Lines in the listing below that include the word "more" need to be copied.
Segment Open
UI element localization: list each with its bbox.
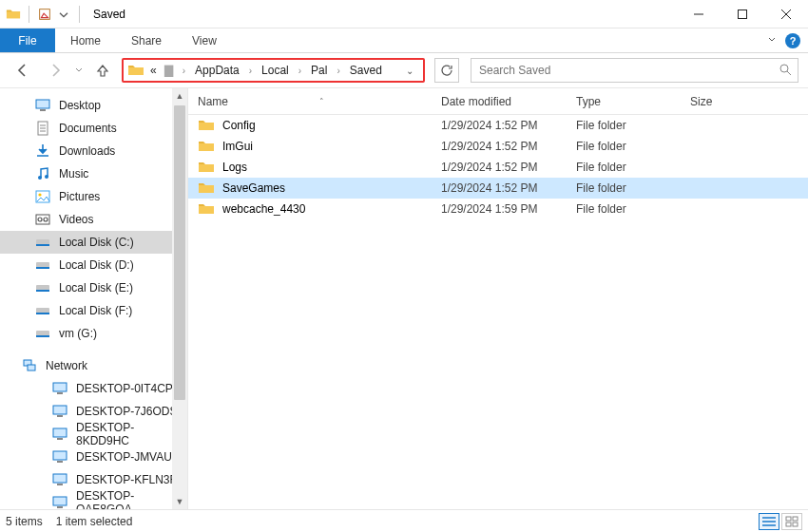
up-button[interactable] bbox=[89, 57, 116, 84]
close-button[interactable] bbox=[764, 0, 808, 28]
file-name: SaveGames bbox=[222, 181, 285, 195]
search-input[interactable] bbox=[477, 63, 779, 78]
sidebar-item[interactable]: Local Disk (D:) bbox=[0, 254, 187, 276]
breadcrumb[interactable]: Pal bbox=[309, 64, 329, 77]
nav-scrollbar[interactable]: ▲ ▼ bbox=[172, 88, 187, 509]
sidebar-item-label: DESKTOP-JMVAU93 bbox=[76, 450, 184, 464]
sidebar-item[interactable]: Documents bbox=[0, 117, 187, 140]
address-dropdown-icon[interactable]: ⌄ bbox=[400, 66, 419, 76]
qat-properties-icon[interactable] bbox=[37, 7, 52, 22]
sidebar-item[interactable]: DESKTOP-8KDD9HC bbox=[0, 423, 187, 446]
svg-rect-30 bbox=[57, 438, 63, 440]
table-row[interactable]: Logs1/29/2024 1:52 PMFile folder bbox=[188, 157, 808, 178]
sidebar-item-network[interactable]: Network bbox=[0, 354, 187, 377]
qat-dropdown-icon[interactable] bbox=[56, 7, 71, 22]
sidebar-item[interactable]: Local Disk (C:) bbox=[0, 231, 187, 254]
chevron-right-icon: › bbox=[295, 66, 305, 76]
sidebar-item[interactable]: Downloads bbox=[0, 140, 187, 162]
svg-point-2 bbox=[780, 65, 788, 72]
svg-rect-35 bbox=[53, 497, 67, 505]
ribbon-chevron-icon[interactable] bbox=[766, 33, 778, 48]
table-row[interactable]: Config1/29/2024 1:52 PMFile folder bbox=[188, 115, 808, 136]
column-name[interactable]: Name ˄ bbox=[188, 95, 441, 108]
folder-icon bbox=[198, 138, 215, 155]
sidebar-item-label: DESKTOP-OAE8GOA bbox=[76, 489, 187, 509]
sidebar-item[interactable]: DESKTOP-JMVAU93 bbox=[0, 446, 187, 468]
back-button[interactable] bbox=[10, 57, 36, 84]
file-list[interactable]: Config1/29/2024 1:52 PMFile folderImGui1… bbox=[188, 115, 808, 509]
sort-ascending-icon: ˄ bbox=[319, 97, 324, 106]
file-name: ImGui bbox=[222, 140, 253, 153]
folder-icon bbox=[198, 200, 215, 218]
image-icon bbox=[34, 188, 51, 205]
svg-rect-14 bbox=[36, 244, 49, 246]
file-type: File folder bbox=[576, 202, 690, 216]
forward-button[interactable] bbox=[42, 57, 68, 84]
tab-share[interactable]: Share bbox=[116, 28, 177, 52]
column-date[interactable]: Date modified bbox=[441, 95, 576, 108]
breadcrumb[interactable]: AppData bbox=[193, 64, 241, 77]
help-button[interactable]: ? bbox=[785, 33, 800, 48]
drive-icon bbox=[34, 256, 51, 274]
pc-icon bbox=[51, 471, 68, 488]
nav-tree[interactable]: DesktopDocumentsDownloadsMusicPicturesVi… bbox=[0, 88, 188, 509]
refresh-button[interactable] bbox=[434, 58, 459, 83]
sidebar-item[interactable]: Local Disk (F:) bbox=[0, 299, 187, 322]
sidebar-item[interactable]: DESKTOP-7J6ODSN bbox=[0, 400, 187, 423]
column-type[interactable]: Type bbox=[576, 95, 690, 108]
sidebar-item[interactable]: Music bbox=[0, 162, 187, 185]
column-headers[interactable]: Name ˄ Date modified Type Size bbox=[188, 88, 808, 115]
pc-icon bbox=[51, 448, 68, 466]
file-date: 1/29/2024 1:52 PM bbox=[441, 161, 576, 174]
search-icon bbox=[779, 63, 792, 79]
tab-view[interactable]: View bbox=[177, 28, 232, 52]
sidebar-item[interactable]: Desktop bbox=[0, 94, 187, 117]
folder-icon bbox=[198, 159, 215, 176]
file-tab[interactable]: File bbox=[0, 28, 55, 52]
recent-dropdown-icon[interactable] bbox=[74, 64, 84, 77]
sidebar-item[interactable]: DESKTOP-KFLN3RC bbox=[0, 468, 187, 491]
svg-rect-29 bbox=[53, 428, 67, 437]
table-row[interactable]: SaveGames1/29/2024 1:52 PMFile folder bbox=[188, 178, 808, 199]
search-box[interactable] bbox=[471, 58, 798, 83]
minimize-button[interactable] bbox=[677, 0, 721, 28]
address-bar[interactable]: « ▇ › AppData › Local › Pal › Saved ⌄ bbox=[122, 58, 425, 83]
sidebar-item-label: Network bbox=[46, 359, 87, 372]
svg-rect-25 bbox=[53, 383, 67, 391]
sidebar-item[interactable]: vm (G:) bbox=[0, 322, 187, 345]
sidebar-item-label: vm (G:) bbox=[59, 327, 97, 340]
sidebar-item-label: Local Disk (D:) bbox=[59, 258, 134, 272]
sidebar-item[interactable]: DESKTOP-OAE8GOA bbox=[0, 491, 187, 509]
thumbnails-view-button[interactable] bbox=[781, 513, 802, 530]
svg-rect-36 bbox=[57, 506, 63, 508]
address-folder-icon bbox=[127, 62, 144, 79]
breadcrumb[interactable]: Saved bbox=[348, 64, 384, 77]
sidebar-item-label: Pictures bbox=[59, 190, 100, 203]
maximize-button[interactable] bbox=[721, 0, 764, 28]
breadcrumb-ellipsis[interactable]: « bbox=[148, 64, 159, 77]
table-row[interactable]: webcache_44301/29/2024 1:59 PMFile folde… bbox=[188, 199, 808, 219]
status-selection: 1 item selected bbox=[56, 515, 133, 528]
svg-rect-26 bbox=[57, 392, 63, 394]
file-name: webcache_4430 bbox=[222, 202, 305, 216]
pc-icon bbox=[51, 494, 68, 509]
sidebar-item-label: Local Disk (C:) bbox=[59, 236, 134, 249]
details-view-button[interactable] bbox=[759, 513, 779, 530]
sidebar-item[interactable]: Pictures bbox=[0, 185, 187, 208]
sidebar-item[interactable]: DESKTOP-0IT4CP2 bbox=[0, 377, 187, 400]
table-row[interactable]: ImGui1/29/2024 1:52 PMFile folder bbox=[188, 136, 808, 157]
svg-rect-31 bbox=[53, 451, 67, 460]
tab-home[interactable]: Home bbox=[55, 28, 116, 52]
sidebar-item[interactable]: Local Disk (E:) bbox=[0, 276, 187, 299]
svg-rect-4 bbox=[40, 109, 46, 111]
folder-icon bbox=[198, 117, 215, 134]
breadcrumb[interactable]: Local bbox=[260, 64, 291, 77]
column-size[interactable]: Size bbox=[690, 95, 808, 108]
sidebar-item-label: DESKTOP-0IT4CP2 bbox=[76, 382, 179, 395]
sidebar-item[interactable]: Videos bbox=[0, 208, 187, 231]
drive-icon bbox=[34, 234, 51, 251]
video-icon bbox=[34, 211, 51, 228]
svg-rect-18 bbox=[36, 290, 49, 292]
chevron-right-icon: › bbox=[333, 66, 343, 76]
svg-rect-28 bbox=[57, 415, 63, 417]
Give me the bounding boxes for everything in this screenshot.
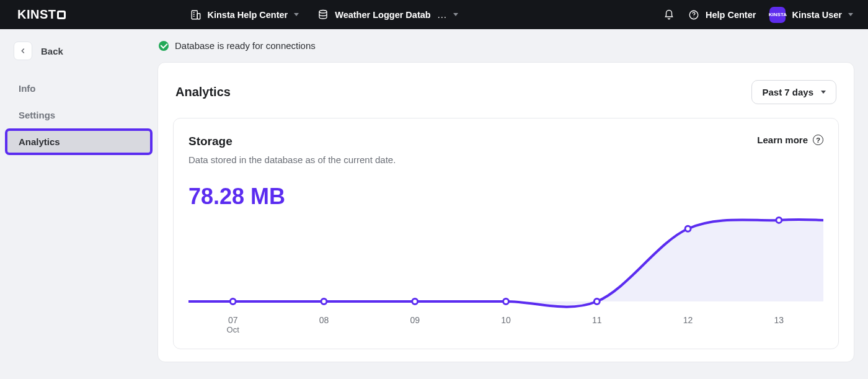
x-tick-label: 13 — [774, 315, 784, 325]
time-range-label: Past 7 days — [762, 87, 813, 97]
x-tick-label: 08 — [319, 315, 329, 325]
status-text: Database is ready for connections — [175, 40, 316, 51]
svg-point-10 — [412, 299, 418, 305]
company-icon — [190, 9, 202, 20]
sidebar-item-label: Analytics — [19, 136, 60, 147]
sidebar-item-info[interactable]: Info — [6, 76, 151, 100]
analytics-card: Analytics Past 7 days Storage Data store… — [157, 62, 854, 362]
brand-logo: KINST — [17, 7, 66, 22]
sidebar-item-analytics[interactable]: Analytics — [6, 130, 151, 154]
storage-subtitle: Data stored in the database as of the cu… — [188, 154, 396, 165]
storage-chart: 07Oct080910111213 — [188, 215, 823, 337]
back-button[interactable] — [14, 42, 32, 60]
help-center-link[interactable]: Help Center — [688, 9, 756, 20]
x-tick-label: 12 — [683, 315, 693, 325]
chevron-down-icon — [294, 13, 299, 16]
status-banner: Database is ready for connections — [157, 29, 854, 62]
chevron-down-icon — [453, 13, 458, 16]
back-label: Back — [41, 46, 63, 56]
bell-icon[interactable] — [663, 9, 675, 20]
x-tick-label: 07Oct — [227, 315, 239, 334]
storage-panel: Storage Data stored in the database as o… — [173, 118, 839, 349]
svg-point-12 — [594, 299, 600, 305]
svg-point-14 — [776, 217, 782, 223]
user-dropdown[interactable]: KINSTA Kinsta User — [769, 7, 853, 23]
storage-current-value: 78.28 MB — [188, 184, 823, 210]
help-icon: ? — [813, 135, 823, 145]
svg-point-8 — [230, 299, 236, 305]
sidebar-item-label: Settings — [19, 110, 55, 120]
chevron-down-icon — [848, 13, 853, 16]
check-icon — [159, 41, 169, 51]
topbar: KINST Kinsta Help Center Weather Logger … — [0, 0, 868, 29]
time-range-dropdown[interactable]: Past 7 days — [751, 80, 836, 104]
sidebar-item-settings[interactable]: Settings — [6, 103, 151, 127]
org-dropdown[interactable]: Kinsta Help Center — [190, 9, 299, 20]
user-name: Kinsta User — [792, 10, 842, 20]
x-tick-label: 09 — [410, 315, 420, 325]
analytics-title: Analytics — [175, 85, 231, 99]
project-label: Weather Logger Datab — [335, 10, 430, 20]
arrow-left-icon — [19, 47, 27, 55]
help-center-label: Help Center — [706, 10, 756, 20]
database-icon — [317, 9, 329, 20]
learn-more-link[interactable]: Learn more ? — [757, 135, 823, 145]
svg-rect-1 — [197, 13, 200, 19]
x-tick-label: 10 — [501, 315, 511, 325]
org-label: Kinsta Help Center — [208, 10, 288, 20]
x-tick-label: 11 — [592, 315, 602, 325]
sidebar: Back Info Settings Analytics — [0, 29, 157, 379]
svg-point-11 — [503, 299, 509, 305]
help-icon — [688, 9, 699, 20]
svg-point-13 — [685, 226, 691, 231]
avatar: KINSTA — [769, 7, 786, 23]
storage-title: Storage — [188, 135, 396, 148]
project-dropdown[interactable]: Weather Logger Datab … — [317, 9, 458, 20]
sidebar-item-label: Info — [19, 83, 36, 94]
svg-point-9 — [321, 299, 327, 305]
svg-point-7 — [693, 17, 694, 17]
chevron-down-icon — [821, 91, 826, 94]
svg-rect-0 — [192, 11, 197, 19]
truncation-ellipsis: … — [437, 9, 447, 20]
learn-more-label: Learn more — [757, 135, 808, 145]
svg-point-5 — [319, 10, 327, 13]
main-content: Database is ready for connections Analyt… — [157, 29, 868, 379]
Segment Closed
SOLUTION ->
learn-more-link[interactable]: Learn more ? — [757, 135, 823, 145]
learn-more-label: Learn more — [757, 135, 808, 145]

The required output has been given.